Difficile donc d’avoir un avis global sur Tormato tant il souffle le chaud et le froid. Inspiré et brillant dans ses moments plus pop et accessibles, le disque anticipe en cela la future orientation du groupe, même si on reste loin de 90125 et du riffage hard FM de Trevor Rabin, la patte Yes « d’avant » est encore bien là et régale. Cependant, le groupe se montre moins pertinent et presque ennuyeux lorsqu’il tente de renouer avec les compositions plus clairement prog, même avec des ambitions moindres (le titre le plus long ne dure que 7:47). La formule semble en effet usée et les éclairs de génie de la période 71-72 ou même de Relayer ou Going For The One semblent désormais loin.
Enregistré dans des conditions déjà tendues, Tormato ne contentera ni les critiques, ni les membres eux-mêmes conscients que le disque manque de cohésion. Les divergences entre d’un côté Anderson et Wakeman, partisans du « vieux Yes » très ambitieux et fantastique, et de l’autre Howe, Squire et White, désireux de creuser le côté plus vivace et direct entrevu sur Going For The One et surtout Tormato, aboutiront au départ des premiers cités fin 1979, remplacés à la surprise générale par deux membres des Buggles, récemment propulsé au rang de superstars après le succès du tube new wave Video Killed The Radio Star. On aurait alors pu croire que Yes prendrait une direction pop rock 80s plus clairement assumée et tendrait plus nettement vers 90125, mais avec ce groupe rien n’est jamais simple!
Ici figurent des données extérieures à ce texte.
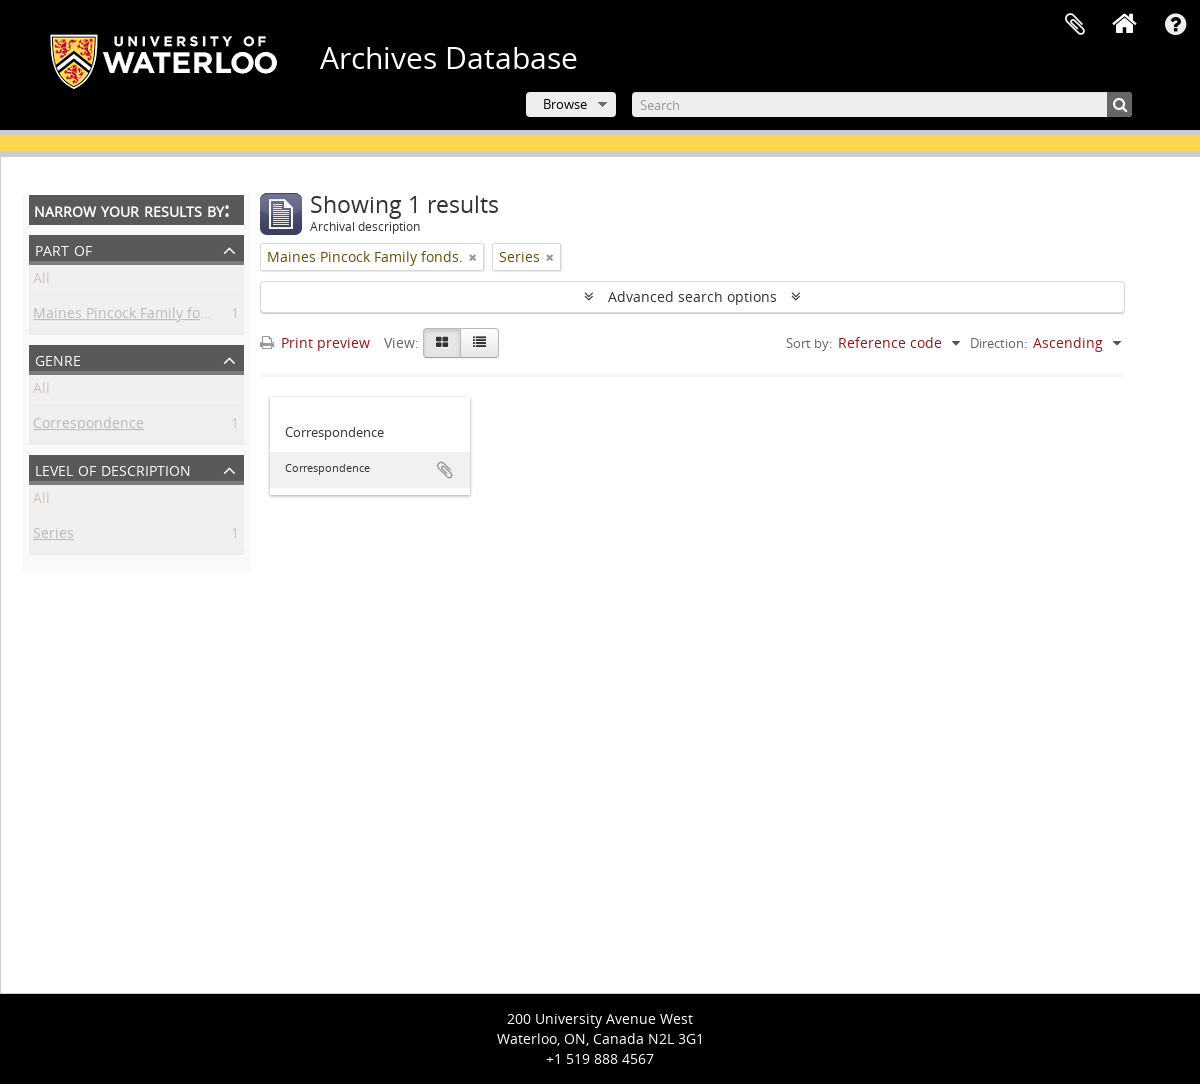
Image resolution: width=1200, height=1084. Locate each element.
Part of (63, 248)
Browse (565, 104)
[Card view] (442, 343)
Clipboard (1075, 25)
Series (53, 536)
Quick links (1175, 25)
Redoutant sans doute un accueil critique et commercial virulant après le remplacement du vocaliste historique par un chanteur new wave contemporain, Yes revient en 1980 avec un Drama certes légèrement teinté de new wave mais finalement plus proche du style des classiques de 71-72 que quasiment tout ce qui a été fait depuis. Et le pire dans tout ça, c’est que ce disque sera sans aucun doute le meilleur depuis Close To The Edge, et l’album le plus sous-estimé de tout le répertoire du groupe, rien que ça!